Your task: Take every line from the listing below that includes "październik" and copy it.

Available data:
━━━

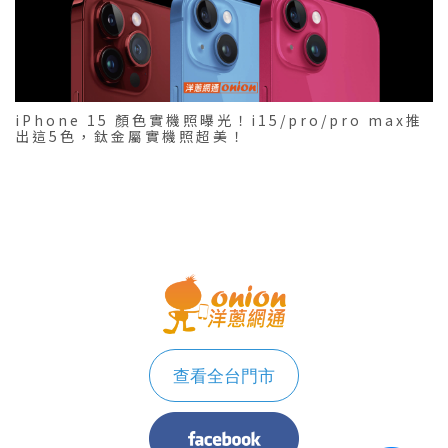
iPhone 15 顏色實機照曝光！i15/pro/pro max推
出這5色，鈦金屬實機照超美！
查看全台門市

━━━

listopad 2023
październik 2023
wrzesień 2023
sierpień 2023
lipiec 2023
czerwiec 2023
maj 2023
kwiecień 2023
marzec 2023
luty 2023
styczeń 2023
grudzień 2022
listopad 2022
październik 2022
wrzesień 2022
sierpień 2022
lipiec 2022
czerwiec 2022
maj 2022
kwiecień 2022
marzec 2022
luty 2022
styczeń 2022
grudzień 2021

━━━

Response area:
październik 2023
październik 2022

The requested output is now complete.